Method: GCV   Optimizer: magic
Smoothing parameter selection converged after 6 iterations.
The RMS GCV score gradient at convergence was 0.0002855077 .
The Hessian was positive definite.
Model rank =  10 / 10 

Basis dimension (k) checking results. Low p-value (k-index<1) may
indicate that k is too low, especially if edf is close to k'.

             k'  edf k-index p-value
s(logarea) 9.00 2.47    1.43    0.97

The plots produced by the gam.check function (Figure 4.14) suggest that the error variance increases with $\hat{Y}$ (top right panel), and the residuals do not appear to be Normally distributed (left panels). As with the RIKZ data, we are modeling a species count and would likely be better off using a distribution other than the Normal distribution (as we will see when we get to generalized linear models in Chapter 14).

As mentioned previously, the model is fit by creating a large number of basis vectors and then estimating the coefficients for those basis vectors using the penalized sum of squares in equation (4.2). The large p-value associated with the “Basis dimension check” suggests that the default choice for number of basis vectors (9 here) was sufficient for modeling the relationship between logarea and Species. If this p-value is small, then we would want to use more knots. If you are interested in learning more about GAMS, we highly recommend Noam Ross’s online and free GAM class.
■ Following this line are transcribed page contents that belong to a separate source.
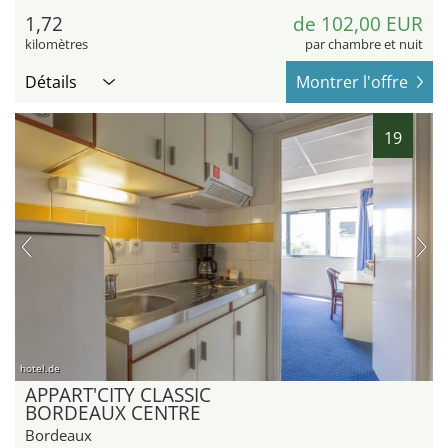
1,72
de 102,00 EUR
kilomètres
par chambre et nuit
Détails
Montrer l'offre
19
hotel.de
APPART'CITY CLASSIC
BORDEAUX CENTRE
Bordeaux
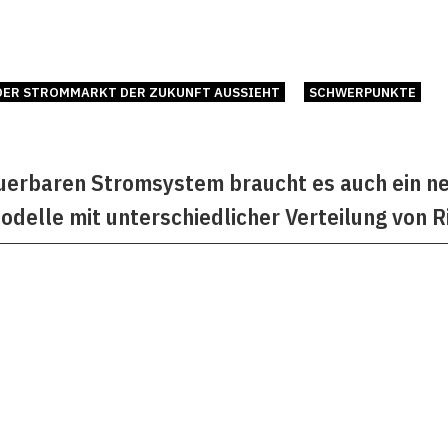
DER STROMMARKT DER ZUKUNFT AUSSIEHT
SCHWERPUNKTE
uerbaren Stromsystem braucht es auch ein n
delle mit unterschiedlicher Verteilung von R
4.9 Generalizations to multiple non-linear relationships

What if you want to allow for multiple non-linear relationships? We can add multiple ns terms to our model or use multiple smoothing splines (see Zuur et al., 2009, Chapter 3; S. N. Wood, 2017). We could also consider other basis functions to fit smooth surfaces (allowing for interactions between variables), including tensor splines, thin plate splines, etc… (see S. N. Wood, 2017). It is also possible to include interactions with regression splines or to allow each level of a categorical variable to have its own smooth when using smoothing splines (see Zuur et al., 2009, Chapter 3).

4.10 Non-Linear models with a mechanistic basis

Sometimes we may have a theoretical model linking $X$ and $Y$. For example, we may want to assume $Y \sim f(x,\beta)$, where $f(x,\beta)$ is given by, for example:

The Ricker model for stock-recruitment: $S_{t+1} = S_te^{r(1-\beta S_t)}$
A typical predator-prey relationship: $f(N) = \frac{aN}{1+ahN}$

Some of these models can be fit using non-linear least squares in R (e.g., using the nls function in base R). Alternatively, we will eventually learn how to fit custom models using Maximum likelihood and Bayesian methods (see Section 10.7).

4.11 Aside: Orthogonal polynomials

Standard polynomial-basis vectors can cause numerical issues when fitting linear models due to differences in scale. For example, if $X = 100$, then $X^3 = 1,000,000$. As a result, the coefficients weighting the $X$ and $X^3$ terms can be on very different scales, which can make them hard to estimate accurately. In such cases, centering and scaling $X$ prior to deriving polynomial terms (i.e., creating a new variable for use in the model by subtracting the mean of $X$ and diving through by the standard deviation of $X$) can help.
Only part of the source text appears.